Alternating layers of white, red, and bluish-gray rocks, these changes hint at Earth's precession cycles.  Image source: Australian "Dialogue" magazine  Alternating layers of white, red, and bluish-gray rocks, these changes hint at Earth's precession cycles. Image source: Australian "Dialogue" magazine

  Science and Technology Daily (intern reporter Zhang Jiaxin) Looking up at the moon in the night sky, probably no one would have thought that it is slowly moving away from the earth. In 1969, NASA's Apollo program installed reflectors on the moon. The data shows that the moon is currently moving away from the earth by 3.8 centimeters every year.

  If you go back at the current rate of the moon's separation, you will eventually infer that the earth and the moon were together about 1.5 billion years ago. However, the moon was formed about 4.5 billion years ago, which means that the moon is currently moving away much faster than in the past.

  Researchers at Utrecht University in the Netherlands and the University of Geneva in Switzerland have recently discovered a long-term history that sheds light on the moon's gradual "fading." This comes not from studying the moon itself, but from reading signals in ancient rock formations on Earth. The research was published recently in the Proceedings of the National Academy of Sciences.

  In Australia's Karijini National Park, some canyons contain layered sediments that are 2.5 billion years old. These deposits, composed of distinct layers of iron and silicon-rich minerals, were once widely deposited on the seafloor and are now found in the oldest parts of the Earth's crust. For example, the cliffs of Joffrey Falls show the texture of reddish-brown iron layers and darker layers.

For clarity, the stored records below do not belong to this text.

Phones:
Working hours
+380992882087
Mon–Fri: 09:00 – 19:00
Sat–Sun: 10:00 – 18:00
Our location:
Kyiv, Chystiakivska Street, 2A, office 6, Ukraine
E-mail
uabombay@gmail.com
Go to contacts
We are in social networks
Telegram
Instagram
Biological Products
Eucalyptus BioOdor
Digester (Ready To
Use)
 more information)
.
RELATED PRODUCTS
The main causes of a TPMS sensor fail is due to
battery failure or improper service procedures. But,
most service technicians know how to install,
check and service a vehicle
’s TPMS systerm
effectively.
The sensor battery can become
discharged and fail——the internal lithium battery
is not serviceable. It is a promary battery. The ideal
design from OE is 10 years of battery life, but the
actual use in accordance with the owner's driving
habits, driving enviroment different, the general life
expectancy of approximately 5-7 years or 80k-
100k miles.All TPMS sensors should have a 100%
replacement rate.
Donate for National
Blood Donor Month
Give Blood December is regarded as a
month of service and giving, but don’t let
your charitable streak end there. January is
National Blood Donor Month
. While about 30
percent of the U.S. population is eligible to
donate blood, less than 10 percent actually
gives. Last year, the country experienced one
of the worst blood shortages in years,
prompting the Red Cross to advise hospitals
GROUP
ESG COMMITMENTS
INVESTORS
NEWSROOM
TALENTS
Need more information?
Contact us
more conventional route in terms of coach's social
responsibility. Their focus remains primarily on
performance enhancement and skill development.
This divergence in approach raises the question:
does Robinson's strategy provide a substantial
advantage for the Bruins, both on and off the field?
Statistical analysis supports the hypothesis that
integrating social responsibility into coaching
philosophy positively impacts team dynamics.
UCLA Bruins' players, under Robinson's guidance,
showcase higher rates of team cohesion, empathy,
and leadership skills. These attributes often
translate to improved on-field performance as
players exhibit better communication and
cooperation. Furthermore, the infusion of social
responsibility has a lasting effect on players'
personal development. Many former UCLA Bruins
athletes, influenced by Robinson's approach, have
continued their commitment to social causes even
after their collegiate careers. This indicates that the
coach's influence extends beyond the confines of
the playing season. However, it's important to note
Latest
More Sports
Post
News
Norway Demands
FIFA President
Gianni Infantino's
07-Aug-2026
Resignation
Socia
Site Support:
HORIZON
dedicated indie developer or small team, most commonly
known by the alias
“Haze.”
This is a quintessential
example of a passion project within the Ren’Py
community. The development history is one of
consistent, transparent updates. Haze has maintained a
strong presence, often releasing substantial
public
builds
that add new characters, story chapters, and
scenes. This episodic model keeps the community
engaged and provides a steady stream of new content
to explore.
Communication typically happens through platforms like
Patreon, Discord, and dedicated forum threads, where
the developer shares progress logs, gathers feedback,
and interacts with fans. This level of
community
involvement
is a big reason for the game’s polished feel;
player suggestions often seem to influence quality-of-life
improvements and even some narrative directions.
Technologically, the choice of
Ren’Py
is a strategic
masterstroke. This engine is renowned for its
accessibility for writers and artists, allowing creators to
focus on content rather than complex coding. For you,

  In 1972, Australian geologist AF Trendel proposed that the periodic patterns of these ancient rock formations may be related to past climate changes caused by the so-called "Milankovich cycle", which is a cycle of every 400,000, 100,000 years. , 41,000 years, and 21,000 years, with impacts on climate, animal and plant migration, and evolution. The characteristics of these changes can be interpreted by periodic changes in sedimentary rocks.

  The distance between the Earth and the Moon is directly related to the frequency of one of Milankovitch cycles, the cycle of climate precession. This period is caused by the wobble of the Earth's axis of rotation, or the changing direction over time. This cycle currently lasts 21,000 years, but it has been shorter in the past when the Moon was closer to Earth.

  Analysis of the Australian banded iron structures showed that the rocks contained cyclic changes at multiple scales, repeating at approximately 10cm and 85cm intervals. Combining these thicknesses with the rate at which the sediments were deposited, the researchers found that these periodic changes occurred roughly every 11,000 and 100,000 years.

  The analysis therefore suggests that the 11,000 cycles observed in the rocks may be related to climatic precession cycles, which are much shorter than the current period of about 21,000 years. Using this precession signal to calculate the distance between Earth and the Moon 2.46 billion years ago, the researchers found that the Moon was about 60,000 kilometers from Earth at that time.